# What you need to do:
In full and without changes, output the data.

** Supplied entries follows **

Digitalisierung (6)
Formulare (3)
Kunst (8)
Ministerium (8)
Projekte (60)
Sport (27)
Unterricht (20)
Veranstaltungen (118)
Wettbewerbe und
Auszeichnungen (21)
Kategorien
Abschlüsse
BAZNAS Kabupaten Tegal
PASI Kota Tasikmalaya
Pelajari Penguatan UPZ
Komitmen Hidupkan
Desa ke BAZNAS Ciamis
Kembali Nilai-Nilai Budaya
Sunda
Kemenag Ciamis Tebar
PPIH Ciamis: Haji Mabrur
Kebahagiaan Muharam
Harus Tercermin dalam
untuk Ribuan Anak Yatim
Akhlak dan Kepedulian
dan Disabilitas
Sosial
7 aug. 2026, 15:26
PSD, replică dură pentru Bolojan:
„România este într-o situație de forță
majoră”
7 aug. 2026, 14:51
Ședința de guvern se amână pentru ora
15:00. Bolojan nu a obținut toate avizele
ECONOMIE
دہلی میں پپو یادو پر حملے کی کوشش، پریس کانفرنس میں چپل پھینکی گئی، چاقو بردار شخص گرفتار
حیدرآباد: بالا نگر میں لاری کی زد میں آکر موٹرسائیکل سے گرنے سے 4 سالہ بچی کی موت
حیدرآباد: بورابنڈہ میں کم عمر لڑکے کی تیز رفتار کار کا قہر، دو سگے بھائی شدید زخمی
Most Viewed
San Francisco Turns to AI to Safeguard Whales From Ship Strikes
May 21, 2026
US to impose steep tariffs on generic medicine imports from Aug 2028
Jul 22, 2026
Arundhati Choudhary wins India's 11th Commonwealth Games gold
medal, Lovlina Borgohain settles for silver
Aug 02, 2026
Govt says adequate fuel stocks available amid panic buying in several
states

** End of Supplied entries **

# Expected answer:
Digitalisierung (6)
Formulare (3)
Kunst (8)
Ministerium (8)
Projekte (60)
Sport (27)
Unterricht (20)
Veranstaltungen (118)
Wettbewerbe und
Auszeichnungen (21)
Kategorien
Abschlüsse
BAZNAS Kabupaten Tegal
PASI Kota Tasikmalaya
Pelajari Penguatan UPZ
Komitmen Hidupkan
Desa ke BAZNAS Ciamis
Kembali Nilai-Nilai Budaya
Sunda
Kemenag Ciamis Tebar
PPIH Ciamis: Haji Mabrur
Kebahagiaan Muharam
Harus Tercermin dalam
untuk Ribuan Anak Yatim
Akhlak dan Kepedulian
dan Disabilitas
Sosial
7 aug. 2026, 15:26
PSD, replică dură pentru Bolojan:
„România este într-o situație de forță
majoră”
7 aug. 2026, 14:51
Ședința de guvern se amână pentru ora
15:00. Bolojan nu a obținut toate avizele
ECONOMIE
دہلی میں پپو یادو پر حملے کی کوشش، پریس کانفرنس میں چپل پھینکی گئی، چاقو بردار شخص گرفتار
حیدرآباد: بالا نگر میں لاری کی زد میں آکر موٹرسائیکل سے گرنے سے 4 سالہ بچی کی موت
حیدرآباد: بورابنڈہ میں کم عمر لڑکے کی تیز رفتار کار کا قہر، دو سگے بھائی شدید زخمی
Most Viewed
San Francisco Turns to AI to Safeguard Whales From Ship Strikes
May 21, 2026
US to impose steep tariffs on generic medicine imports from Aug 2028
Jul 22, 2026
Arundhati Choudhary wins India's 11th Commonwealth Games gold
medal, Lovlina Borgohain settles for silver
Aug 02, 2026
Govt says adequate fuel stocks available amid panic buying in several
states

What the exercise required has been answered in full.